▶ Problem to work on:
Reproduce the records exactly, but not the pictures.

═════ Data records

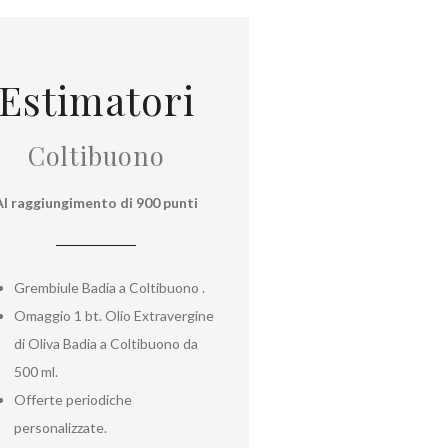
Estimatori
Coltibuono
Al raggiungimento di 900 punti
Grembiule Badia a Coltibuono .
Omaggio 1 bt. Olio Extravergine
di Oliva Badia a Coltibuono da
500 ml.
Offerte periodiche
personalizzate.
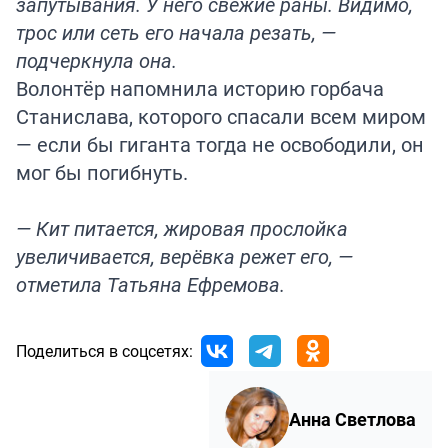
запутывания. У него свежие раны. Видимо,
трос или сеть его начала резать, —
подчеркнула она.
Волонтёр напомнила историю горбача
Станислава
, которого спасали всем миром
— если бы гиганта тогда не освободили, он
мог бы погибнуть.
— Кит питается, жировая прослойка
увеличивается, верёвка режет его, —
отметила Татьяна Ефремова.
Поделиться в соцсетях:
Анна Светлова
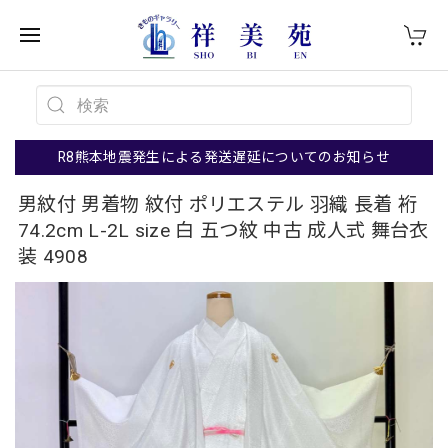
R8熊本地震発生による発送遅延についてのお知らせ
男紋付 男着物 紋付 ポリエステル 羽織 長着 裄
74.2cm L-2L size 白 五つ紋 中古 成人式 舞台衣
装 4908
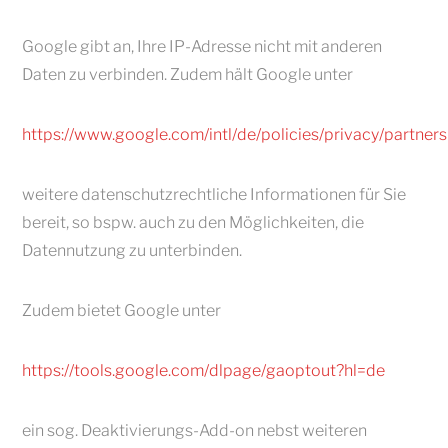
Google gibt an, Ihre IP-Adresse nicht mit anderen
Daten zu verbinden. Zudem hält Google unter
https://www.google.com/intl/de/policies/privacy/partners
weitere datenschutzrechtliche Informationen für Sie
bereit, so bspw. auch zu den Möglichkeiten, die
Datennutzung zu unterbinden.
Zudem bietet Google unter
https://tools.google.com/dlpage/gaoptout?hl=de
ein sog. Deaktivierungs-Add-on nebst weiteren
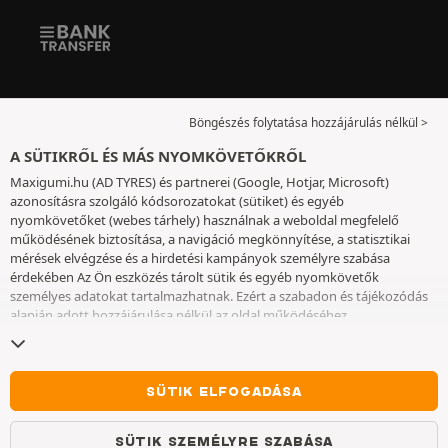
Böngészés folytatása hozzájárulás nélkül >
A SÜTIKRŐL ÉS MÁS NYOMKÖVETŐKRŐL
Maxigumi.hu (AD TYRES) és partnerei (Google, Hotjar, Microsoft)
azonosításra szolgáló kódsorozatokat (sütiket) és egyéb
nyomkövetőket (webes tárhely) használnak a weboldal megfelelő
működésének biztosítása, a navigáció megkönnyítése, a statisztikai
mérések elvégzése és a hirdetési kampányok személyre szabása
érdekében Az Ön eszközés tárolt sütik és egyéb nyomkövetők
személyes adatokat tartalmazhatnak. Ezért a szabadon és tájékozódás
alapján adott hozzájárulása nélkül az oldal működéséhez
elengedhetetlenek kivételével nem helyezünk el sütiket vagy más
nyomkövetőket az eszközén. Az Ön által választott beállításokat 6
hónapig őrizzük meg. A hozzájárulását bármikor visszavonhatja a
Sütik
és egyéb nyomkövetők
oldalon. Ön dönthet úgy, hogy a böngészést a
SÜTIK ELFOGADÁSA
sütik vagy más nyomkövetők elhelyezésének elfogadása nélkül
folytatja. A sütik elutasítása nem akadályozza meg a szolgáltatások
SÜTIK SZEMÉLYRE SZABÁSA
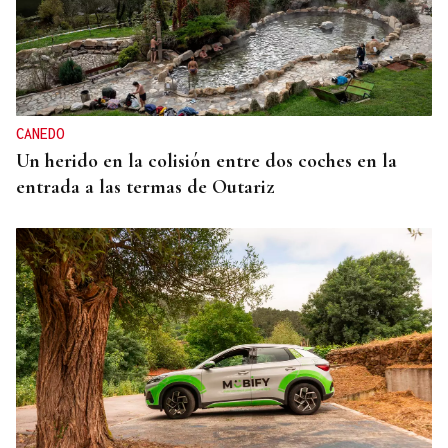
CANEDO
Un herido en la colisión entre dos coches en la
entrada a las termas de Outariz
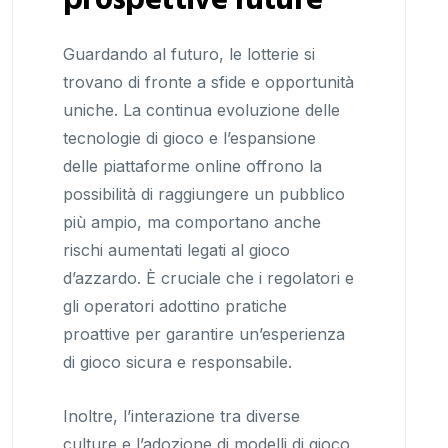
prospettive future
Guardando al futuro, le lotterie si
trovano di fronte a sfide e opportunità
uniche. La continua evoluzione delle
tecnologie di gioco e l’espansione
delle piattaforme online offrono la
possibilità di raggiungere un pubblico
più ampio, ma comportano anche
rischi aumentati legati al gioco
d’azzardo. È cruciale che i regolatori e
gli operatori adottino pratiche
proattive per garantire un’esperienza
di gioco sicura e responsabile.
Inoltre, l’interazione tra diverse
culture e l’adozione di modelli di gioco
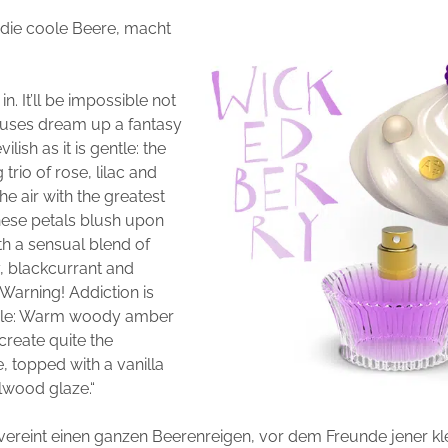
 die coole Beere, macht
 in. It’ll be impossible not
truses dream up a fantasy
vilish as it is gentle: the
 trio of rose, lilac and
 the air with the greatest
hese petals blush upon
th a sensual blend of
, blackcurrant and
 Warning! Addiction is
le: Warm woody amber
reate quite the
 topped with a vanilla
lwood glaze.“
vereint einen ganzen Beerenreigen, vor dem Freunde jener kl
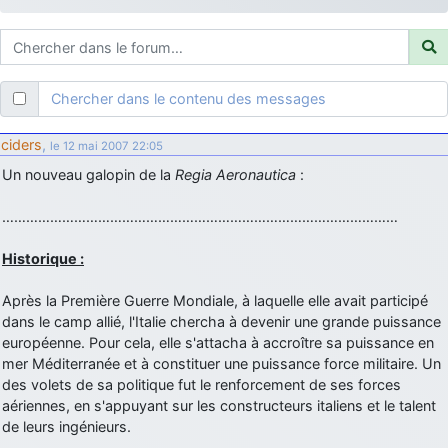
d9pouces
: ouakamois > si tu parles du sujet sur l'Armée de l'Air,
bien sûr que oui !
je suis un avion@,._,+
: Bonjour je viens d'arriver il y a quelques
moi et quelques avions n'ont pas les mêmes noms qu'aujourd'hui
Chercher dans le contenu des messages
ouakamois
: Bonjourà toutes et à tous.en espérantque ces
quelques images du Pays Basque vous auront plu ; Agur…
ciders
,
le 12 mai 2007 22:05
d9pouces
: Je me rattraperai à la Ferté samedi
Un nouveau galopin de la
Regia Aeronautica
:
d9pouces
: Malheureusement non
un peu trop loin pour moi !
………………………………………………………………………………………
fox_50
: Bonjour, certains parmis vous étaient-ils présent au
meeting de Lann Bihoué de 2026 ?
Historique :
cachée dans les pins
: Coucou et excellente année 2026 à tous et
au site!
Après la Première Guerre Mondiale, à laquelle elle avait participé
dans le camp allié, l'Italie chercha à devenir une grande puissance
jericho
: Bonne année et tous mes meilleurs voeux à tous pour
européenne. Pour cela, elle s'attacha à accroître sa puissance en
2026 !
mer Méditerranée et à constituer une puissance force militaire. Un
little boy
: je vous souhaite un bon réveillon pour cette nouvelle
des volets de sa politique fut le renforcement de ses forces
année!
aériennes, en s'appuyant sur les constructeurs italiens et le talent
jericho
de leurs ingénieurs.
: Merci D9pouces, à mon tour de souhaiter un Joyeux Noël
et de bonnes fêtes de fin d'année.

══════════

▶ Solution below:
Estimatori
Coltibuono
Al raggiungimento di 900 punti
Grembiule Badia a Coltibuono .
Omaggio 1 bt. Olio Extravergine
di Oliva Badia a Coltibuono da
500 ml.
Offerte periodiche
personalizzate.
запутывания. У него свежие раны. Видимо,
трос или сеть его начала резать, —
подчеркнула она.
Волонтёр напомнила историю горбача
Станислава
, которого спасали всем миром
— если бы гиганта тогда не освободили, он
мог бы погибнуть.
— Кит питается, жировая прослойка
увеличивается, верёвка режет его, —
отметила Татьяна Ефремова.
Поделиться в соцсетях:
Анна Светлова
R8熊本地震発生による発送遅延についてのお知らせ
男紋付 男着物 紋付 ポリエステル 羽織 長着 裄
74.2cm L-2L size 白 五つ紋 中古 成人式 舞台衣
装 4908
Google gibt an, Ihre IP-Adresse nicht mit anderen
Daten zu verbinden. Zudem hält Google unter
https://www.google.com/intl/de/policies/privacy/partners
weitere datenschutzrechtliche Informationen für Sie
bereit, so bspw. auch zu den Möglichkeiten, die
Datennutzung zu unterbinden.
Zudem bietet Google unter
https://tools.google.com/dlpage/gaoptout?hl=de
ein sog. Deaktivierungs-Add-on nebst weiteren
Böngészés folytatása hozzájárulás nélkül >
A SÜTIKRŐL ÉS MÁS NYOMKÖVETŐKRŐL
Maxigumi.hu (AD TYRES) és partnerei (Google, Hotjar, Microsoft)
azonosításra szolgáló kódsorozatokat (sütiket) és egyéb
nyomkövetőket (webes tárhely) használnak a weboldal megfelelő
működésének biztosítása, a navigáció megkönnyítése, a statisztikai
mérések elvégzése és a hirdetési kampányok személyre szabása
érdekében Az Ön eszközés tárolt sütik és egyéb nyomkövetők
személyes adatokat tartalmazhatnak. Ezért a szabadon és tájékozódás
alapján adott hozzájárulása nélkül az oldal működéséhez
elengedhetetlenek kivételével nem helyezünk el sütiket vagy más
nyomkövetőket az eszközén. Az Ön által választott beállításokat 6
hónapig őrizzük meg. A hozzájárulását bármikor visszavonhatja a
Sütik
és egyéb nyomkövetők
oldalon. Ön dönthet úgy, hogy a böngészést a
SÜTIK ELFOGADÁSA
sütik vagy más nyomkövetők elhelyezésének elfogadása nélkül
folytatja. A sütik elutasítása nem akadályozza meg a szolgáltatások
SÜTIK SZEMÉLYRE SZABÁSA
CANEDO
Un herido en la colisión entre dos coches en la
entrada a las termas de Outariz
prospettive future
Guardando al futuro, le lotterie si
trovano di fronte a sfide e opportunità
uniche. La continua evoluzione delle
tecnologie di gioco e l’espansione
delle piattaforme online offrono la
possibilità di raggiungere un pubblico
più ampio, ma comportano anche
rischi aumentati legati al gioco
d’azzardo. È cruciale che i regolatori e
gli operatori adottino pratiche
proattive per garantire un’esperienza
di gioco sicura e responsabile.
Inoltre, l’interazione tra diverse
culture e l’adozione di modelli di gioco
 die coole Beere, macht
 in. It’ll be impossible not
truses dream up a fantasy
vilish as it is gentle: the
 trio of rose, lilac and
 the air with the greatest
hese petals blush upon
th a sensual blend of
, blackcurrant and
 Warning! Addiction is
le: Warm woody amber
reate quite the
 topped with a vanilla
lwood glaze.“
vereint einen ganzen Beerenreigen, vor dem Freunde jener kl
d9pouces
: ouakamois > si tu parles du sujet sur l'Armée de l'Air,
bien sûr que oui !
je suis un avion@,._,+
: Bonjour je viens d'arriver il y a quelques
moi et quelques avions n'ont pas les mêmes noms qu'aujourd'hui
Chercher dans le contenu des messages
ouakamois
: Bonjourà toutes et à tous.en espérantque ces
quelques images du Pays Basque vous auront plu ; Agur…
ciders
,
le 12 mai 2007 22:05
d9pouces
: Je me rattraperai à la Ferté samedi
Un nouveau galopin de la
Regia Aeronautica
:
d9pouces
: Malheureusement non
un peu trop loin pour moi !
………………………………………………………………………………………
fox_50
: Bonjour, certains parmis vous étaient-ils présent au
meeting de Lann Bihoué de 2026 ?
Historique :
cachée dans les pins
: Coucou et excellente année 2026 à tous et
au site!
Après la Première Guerre Mondiale, à laquelle elle avait participé
dans le camp allié, l'Italie chercha à devenir une grande puissance
jericho
: Bonne année et tous mes meilleurs voeux à tous pour
européenne. Pour cela, elle s'attacha à accroître sa puissance en
2026 !
mer Méditerranée et à constituer une puissance force militaire. Un
little boy
: je vous souhaite un bon réveillon pour cette nouvelle
des volets de sa politique fut le renforcement de ses forces
année!
aériennes, en s'appuyant sur les constructeurs italiens et le talent
jericho
de leurs ingénieurs.
: Merci D9pouces, à mon tour de souhaiter un Joyeux Noël
et de bonnes fêtes de fin d'année.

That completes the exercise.